退職金は、まず実際の金額から退職所得控除額が差し引かれ、さらにその半分が退職所得の金額となり、課税される。この退職所得控除額の計算方法は以下の通りだ。
【勤続年数20年以下の場合】
●40万円×勤続年数(80万円に満たない場合は80万円)
【勤続年数20年超の場合】
●800万円+70万円×(勤続年数-20)
たとえば、勤続年数が40年で退職金が2000万円の場合の税金はどうなるか。800万円と、70万円に20(勤続年数から20年を引いた年数)をかけたもの(1400万円)を合わせた、2200万円まで控除が認められるため、退職金2200万円までは税金がかからないのである。
退職金が3000万円だとしても、控除(2200万円)を差し引いた超過分800万円の半分しか課税されない。課税される所得金額が400万円なら20%の税率が適用され、そこから42万7500円の控除額が差し引かれるので、所得税は37万2500円。これに住民税を合わせても70万~80万円といったところだろう。

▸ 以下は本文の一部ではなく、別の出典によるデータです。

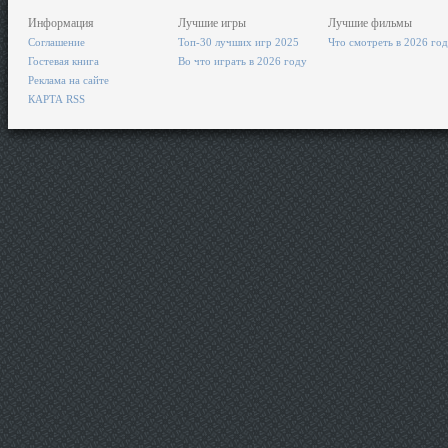
Информация
Лучшие игры
Лучшие фильмы
Соглашение
Топ-30 лучших игр 2025
Что смотреть в 2026 го
Гостевая книга
Во что играть в 2026 году
Реклама на сайте
КАРТА RSS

つまり、一般的に退職金2200万円まではまったく税金がかからないし、それを超えたとしても大きな優遇が得られる。
退職金の平均は上場企業で5000人以上の従業員がいる会社では約2500万円といわれるが、それは日本企業全体の4%に過ぎない。全企業の平均は約1800万円とされているので、そもそもほとんどのサラリーマンは退職金に税金がかからないようになっている。退職金とはそれだけ有利な制度なのだ。